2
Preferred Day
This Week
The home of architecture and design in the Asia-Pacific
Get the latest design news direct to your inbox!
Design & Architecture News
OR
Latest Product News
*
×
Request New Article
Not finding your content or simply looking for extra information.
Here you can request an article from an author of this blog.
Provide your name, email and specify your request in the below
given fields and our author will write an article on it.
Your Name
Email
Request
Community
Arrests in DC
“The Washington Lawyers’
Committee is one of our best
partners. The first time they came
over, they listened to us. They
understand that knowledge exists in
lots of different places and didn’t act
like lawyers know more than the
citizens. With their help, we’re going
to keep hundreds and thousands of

* * * *

The lines to show are those in the data above that include "they".

partners. The first time they came
over, they listened to us. They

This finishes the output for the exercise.